After the Floods

How the polio program came together to help flood-affected frontline workers

FATEHPUR – In Fatehpur, any mention of the month of August is followed by the word ‘qayamat’.

In Urdu, qayamat is used to express what the end of the world would look like. It could be a physical or metaphorical experience and is often used to describe a feeling, a feeling of utter devastation and destruction, when all is reduced to nothingness.

The world really did seem to end for the people here in Fatehpur, Rajanpur district, when the monsoons, once a celebrated time of the year in Pakistan, brought with them the climate’s wrath. Fatehpur was among the 90 calamity-hit districts in the country after the super floods and rains left a third of Pakistan under water and affected one in seven people in the country of over 220 million.

“We only had 25 minutes to leave the house. All I did was lock the door and run with my family after we heard the announcements to evacuate,” says Sughra Javed, a Lady Health Vaccinator, part of the polio immunization campaign.

But locks could provide little protection from the scale of the disaster that was to come. Shahida left for her mother’s house and came back two weeks later, only to find three-feet-deep water all around and the belongings she had gathered for years, old cotton blankets, a TV set, clothes folded in trunks, all gone.

There was little time here to process this loss. Around a week later, the health workers were back on the field serving at health camps that began in late August, nearly 10 days after Rajanpur experienced its worst floods in history.

 “I would be working, vaccinating, but it was so difficult to focus.
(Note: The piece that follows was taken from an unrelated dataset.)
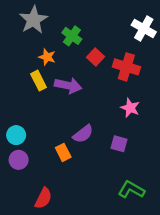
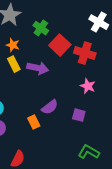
orange star: (47, 57) -> (13, 45), moved
red square: (95, 57) -> (60, 45), size x1.5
Seeing the broken structure of my house made me want to run away when I was home, and when in the field at work, it was unbearable to see so many people suffering. One after the other, house after house was destroyed,” says Nasreen Faiz, who was among polio team members part of the September campaign.

“My entire village was finished. The crops were gone, the homes were gone, the animals were dead. But at least we had work, I would keep thinking of the people who didn’t even have work,” she adds.

Rajanpur was among districts where the nationwide immunization campaign was suspended as the calamity unfolded. But polio work continued a month after, in between the destroyed cotton crops and cracked land, still too soft to step on.

For Dr. Shahzad Baig, the Coordinator of the National Emergency Operations Centre (NEOC), it was painful to witness his country experience a humanitarian crisis of this scale.  “In the Polio Program, we are all part of one large family. When the floods came, it felt like I was sitting at a distance in Islamabad and witnessing my family members suffer. The very first thing I wanted us to do as a program was to find a way to support our people. On every forum, I would request for help to rebuild the homes of our frontline workers.”

The process of assessing the damage was an arduous one. There are over 350,000 health workers part of the program and to identify the people impacted as well as the extent of their loss, was challenging.

Dr Altaf Bosan, the National Technical Focal Person, explains the challenges of determining the impact of the floods with a workforce as large as that of the polio program.

“It was really a very difficult exercise. We went through multiple layers of verification to determine the number of people affected by the floods. This was done at three levels: through the Emergency Operation Centres at the district and province, and the NEOC,” says Dr Bosan.

Through a comprehensive assessment, the Polio Program determined that more than 12,500 polio workers across the country were affected, and funds were secured for the frontline workers who suffered full or partial damage to their homes. In total, cheques worth Rs216 million have been distributed among 10,500 polio workers so far.

On the first working day of the new year, January 2, Mr. Abdul Qadir Patel, the Federal Health Minister handed over cheques to the Provincial Coordinators of the Emergency Operations Centres (EOC). In Sindh, the process was completed at the end of last year following an inauguration by the Health Minister in Thatta district.

“I really commend the team working on it. It really was not an easy task to manage cheques for each individual and deliver them across the country,” Dr Bosan adds.

Nasreen has also received the cheque for financial support as have some of her other colleagues. It is a good time to receive it, she says, because “the winter is too harsh and the need for rebuilding so much greater.”

“I don’t know what can really compensate for their loss, if anything,” says Dr Baig. “Our purpose was to help support as much as we possibly could.”